(INFORMATION SHOWN)

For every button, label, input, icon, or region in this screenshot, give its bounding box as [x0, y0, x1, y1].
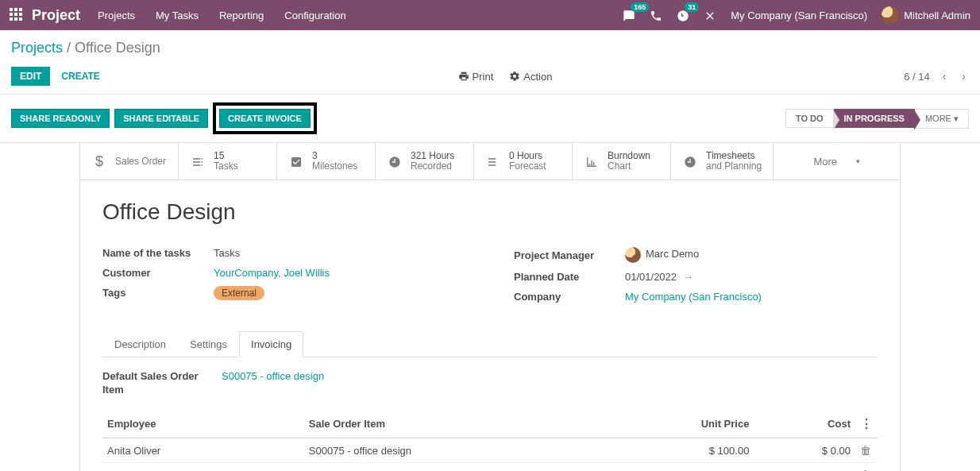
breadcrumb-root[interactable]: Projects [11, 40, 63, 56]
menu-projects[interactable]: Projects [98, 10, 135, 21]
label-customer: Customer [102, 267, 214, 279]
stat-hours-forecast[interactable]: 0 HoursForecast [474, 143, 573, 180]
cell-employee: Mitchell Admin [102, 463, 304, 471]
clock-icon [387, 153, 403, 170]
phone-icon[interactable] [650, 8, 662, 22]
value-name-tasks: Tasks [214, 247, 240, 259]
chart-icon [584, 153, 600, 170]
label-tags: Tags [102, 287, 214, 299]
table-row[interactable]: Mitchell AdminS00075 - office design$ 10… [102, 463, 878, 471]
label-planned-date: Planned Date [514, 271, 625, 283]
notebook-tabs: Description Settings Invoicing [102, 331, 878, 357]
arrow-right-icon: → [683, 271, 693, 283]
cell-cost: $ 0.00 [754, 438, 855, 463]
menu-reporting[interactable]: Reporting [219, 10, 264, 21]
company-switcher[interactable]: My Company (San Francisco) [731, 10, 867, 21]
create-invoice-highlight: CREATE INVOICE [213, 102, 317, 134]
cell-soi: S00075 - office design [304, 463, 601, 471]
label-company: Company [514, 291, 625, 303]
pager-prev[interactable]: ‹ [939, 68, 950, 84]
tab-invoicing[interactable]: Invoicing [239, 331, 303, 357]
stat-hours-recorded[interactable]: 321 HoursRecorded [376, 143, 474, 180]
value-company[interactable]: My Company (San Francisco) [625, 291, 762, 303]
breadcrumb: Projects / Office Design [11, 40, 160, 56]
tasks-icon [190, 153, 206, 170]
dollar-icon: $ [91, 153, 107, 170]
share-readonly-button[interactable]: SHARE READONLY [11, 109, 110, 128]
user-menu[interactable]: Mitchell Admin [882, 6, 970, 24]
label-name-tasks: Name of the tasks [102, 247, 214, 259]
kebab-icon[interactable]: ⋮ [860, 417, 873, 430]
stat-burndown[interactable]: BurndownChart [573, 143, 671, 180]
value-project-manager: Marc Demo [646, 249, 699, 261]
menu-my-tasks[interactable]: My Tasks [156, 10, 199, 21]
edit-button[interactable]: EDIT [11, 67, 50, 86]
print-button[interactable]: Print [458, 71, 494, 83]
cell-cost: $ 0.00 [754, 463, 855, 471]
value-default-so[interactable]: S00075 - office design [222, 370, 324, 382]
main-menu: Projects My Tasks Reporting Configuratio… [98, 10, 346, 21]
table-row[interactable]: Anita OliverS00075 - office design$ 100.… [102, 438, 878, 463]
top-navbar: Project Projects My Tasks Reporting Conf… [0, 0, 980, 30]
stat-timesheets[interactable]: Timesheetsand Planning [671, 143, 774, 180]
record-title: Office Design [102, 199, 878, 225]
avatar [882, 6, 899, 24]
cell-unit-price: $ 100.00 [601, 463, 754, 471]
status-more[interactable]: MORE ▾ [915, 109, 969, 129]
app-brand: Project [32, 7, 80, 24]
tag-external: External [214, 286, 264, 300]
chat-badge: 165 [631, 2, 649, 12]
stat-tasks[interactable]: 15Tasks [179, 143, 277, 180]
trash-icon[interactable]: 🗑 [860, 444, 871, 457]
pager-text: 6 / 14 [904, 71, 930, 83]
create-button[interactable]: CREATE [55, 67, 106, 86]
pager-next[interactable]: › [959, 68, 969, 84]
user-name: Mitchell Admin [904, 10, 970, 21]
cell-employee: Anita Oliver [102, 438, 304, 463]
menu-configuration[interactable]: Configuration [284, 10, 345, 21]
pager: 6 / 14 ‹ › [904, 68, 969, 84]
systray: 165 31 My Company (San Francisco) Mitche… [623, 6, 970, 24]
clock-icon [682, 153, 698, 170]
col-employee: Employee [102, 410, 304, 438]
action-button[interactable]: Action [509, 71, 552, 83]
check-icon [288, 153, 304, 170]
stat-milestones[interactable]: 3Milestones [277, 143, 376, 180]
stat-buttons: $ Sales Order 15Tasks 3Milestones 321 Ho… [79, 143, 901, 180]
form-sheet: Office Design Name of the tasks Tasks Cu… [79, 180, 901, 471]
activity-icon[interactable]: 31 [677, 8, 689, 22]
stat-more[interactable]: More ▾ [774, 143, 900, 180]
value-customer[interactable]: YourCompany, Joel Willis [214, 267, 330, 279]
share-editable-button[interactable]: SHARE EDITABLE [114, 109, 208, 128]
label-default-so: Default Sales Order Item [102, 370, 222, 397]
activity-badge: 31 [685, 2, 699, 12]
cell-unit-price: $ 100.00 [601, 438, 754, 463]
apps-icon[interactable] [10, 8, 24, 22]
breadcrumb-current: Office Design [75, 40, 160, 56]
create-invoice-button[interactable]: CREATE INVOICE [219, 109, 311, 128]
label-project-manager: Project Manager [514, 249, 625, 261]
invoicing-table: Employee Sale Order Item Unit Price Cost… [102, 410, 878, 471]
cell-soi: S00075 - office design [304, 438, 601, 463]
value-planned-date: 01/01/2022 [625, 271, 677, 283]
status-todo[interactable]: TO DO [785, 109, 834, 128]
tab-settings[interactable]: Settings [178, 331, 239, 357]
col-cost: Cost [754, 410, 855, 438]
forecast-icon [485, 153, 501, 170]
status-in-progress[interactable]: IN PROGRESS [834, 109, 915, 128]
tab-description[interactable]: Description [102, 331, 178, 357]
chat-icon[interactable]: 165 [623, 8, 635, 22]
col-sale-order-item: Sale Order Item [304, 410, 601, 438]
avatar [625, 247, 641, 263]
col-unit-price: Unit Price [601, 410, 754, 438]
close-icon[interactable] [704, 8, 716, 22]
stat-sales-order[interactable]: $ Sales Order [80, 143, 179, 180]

(End INFORMATION SHOWN)

_PROBLEM REQUIREMENTS_: Leave the pictures out and reproduce each record exactly as written.

_THE ANSWER_:
For every button, label, input, icon, or region in this screenshot, give its bounding box as [x0, y0, x1, y1].
breadcrumb-root[interactable]: Projects [11, 40, 63, 56]
menu-projects[interactable]: Projects [98, 10, 135, 21]
label-customer: Customer [102, 267, 214, 279]
stat-hours-forecast[interactable]: 0 HoursForecast [474, 143, 573, 180]
cell-employee: Mitchell Admin [102, 463, 304, 471]
clock-icon [387, 153, 403, 170]
phone-icon[interactable] [650, 8, 662, 22]
value-name-tasks: Tasks [214, 247, 240, 259]
chart-icon [584, 153, 600, 170]
label-tags: Tags [102, 287, 214, 299]
table-row[interactable]: Mitchell AdminS00075 - office design$ 10… [102, 463, 878, 471]
label-planned-date: Planned Date [514, 271, 625, 283]
notebook-tabs: Description Settings Invoicing [102, 331, 878, 357]
arrow-right-icon: → [683, 271, 693, 283]
cell-cost: $ 0.00 [754, 438, 855, 463]
menu-reporting[interactable]: Reporting [219, 10, 264, 21]
company-switcher[interactable]: My Company (San Francisco) [731, 10, 867, 21]
create-invoice-highlight: CREATE INVOICE [213, 102, 317, 134]
cell-soi: S00075 - office design [304, 463, 601, 471]
label-company: Company [514, 291, 625, 303]
pager-prev[interactable]: ‹ [939, 68, 950, 84]
tab-invoicing[interactable]: Invoicing [239, 331, 303, 357]
stat-hours-recorded[interactable]: 321 HoursRecorded [376, 143, 474, 180]
value-company[interactable]: My Company (San Francisco) [625, 291, 762, 303]
breadcrumb: Projects / Office Design [11, 40, 160, 56]
tasks-icon [190, 153, 206, 170]
dollar-icon: $ [91, 153, 107, 170]
share-readonly-button[interactable]: SHARE READONLY [11, 109, 110, 128]
user-menu[interactable]: Mitchell Admin [882, 6, 970, 24]
label-name-tasks: Name of the tasks [102, 247, 214, 259]
kebab-icon[interactable]: ⋮ [860, 417, 873, 430]
stat-burndown[interactable]: BurndownChart [573, 143, 671, 180]
value-project-manager: Marc Demo [646, 249, 699, 261]
menu-my-tasks[interactable]: My Tasks [156, 10, 199, 21]
edit-button[interactable]: EDIT [11, 67, 50, 86]
print-button[interactable]: Print [458, 71, 494, 83]
cell-cost: $ 0.00 [754, 463, 855, 471]
value-default-so[interactable]: S00075 - office design [222, 370, 324, 382]
main-menu: Projects My Tasks Reporting Configuratio… [98, 10, 346, 21]
table-row[interactable]: Anita OliverS00075 - office design$ 100.… [102, 438, 878, 463]
top-navbar: Project Projects My Tasks Reporting Conf… [0, 0, 980, 30]
stat-timesheets[interactable]: Timesheetsand Planning [671, 143, 774, 180]
record-title: Office Design [102, 199, 878, 225]
avatar [882, 6, 899, 24]
cell-unit-price: $ 100.00 [601, 463, 754, 471]
status-more[interactable]: MORE ▾ [915, 109, 969, 129]
app-brand: Project [32, 7, 80, 24]
tag-external: External [214, 286, 264, 300]
chat-badge: 165 [631, 2, 649, 12]
stat-tasks[interactable]: 15Tasks [179, 143, 277, 180]
trash-icon[interactable]: 🗑 [860, 444, 871, 457]
pager-text: 6 / 14 [904, 71, 930, 83]
create-button[interactable]: CREATE [55, 67, 106, 86]
pager-next[interactable]: › [959, 68, 969, 84]
user-name: Mitchell Admin [904, 10, 970, 21]
cell-employee: Anita Oliver [102, 438, 304, 463]
menu-configuration[interactable]: Configuration [284, 10, 345, 21]
pager: 6 / 14 ‹ › [904, 68, 969, 84]
systray: 165 31 My Company (San Francisco) Mitche… [623, 6, 970, 24]
clock-icon [682, 153, 698, 170]
col-employee: Employee [102, 410, 304, 438]
action-button[interactable]: Action [509, 71, 552, 83]
check-icon [288, 153, 304, 170]
stat-milestones[interactable]: 3Milestones [277, 143, 376, 180]
stat-buttons: $ Sales Order 15Tasks 3Milestones 321 Ho… [79, 143, 901, 180]
form-sheet: Office Design Name of the tasks Tasks Cu… [79, 180, 901, 471]
activity-icon[interactable]: 31 [677, 8, 689, 22]
stat-more[interactable]: More ▾ [774, 143, 900, 180]
value-customer[interactable]: YourCompany, Joel Willis [214, 267, 330, 279]
share-editable-button[interactable]: SHARE EDITABLE [114, 109, 208, 128]
label-default-so: Default Sales Order Item [102, 370, 222, 397]
activity-badge: 31 [685, 2, 699, 12]
cell-unit-price: $ 100.00 [601, 438, 754, 463]
apps-icon[interactable] [10, 8, 24, 22]
breadcrumb-current: Office Design [75, 40, 160, 56]
create-invoice-button[interactable]: CREATE INVOICE [219, 109, 311, 128]
label-project-manager: Project Manager [514, 249, 625, 261]
invoicing-table: Employee Sale Order Item Unit Price Cost… [102, 410, 878, 471]
cell-soi: S00075 - office design [304, 438, 601, 463]
value-planned-date: 01/01/2022 [625, 271, 677, 283]
status-todo[interactable]: TO DO [785, 109, 834, 128]
tab-settings[interactable]: Settings [178, 331, 239, 357]
col-cost: Cost [754, 410, 855, 438]
forecast-icon [485, 153, 501, 170]
status-in-progress[interactable]: IN PROGRESS [834, 109, 915, 128]
tab-description[interactable]: Description [102, 331, 178, 357]
chat-icon[interactable]: 165 [623, 8, 635, 22]
col-sale-order-item: Sale Order Item [304, 410, 601, 438]
avatar [625, 247, 641, 263]
col-unit-price: Unit Price [601, 410, 754, 438]
close-icon[interactable] [704, 8, 716, 22]
stat-sales-order[interactable]: $ Sales Order [80, 143, 179, 180]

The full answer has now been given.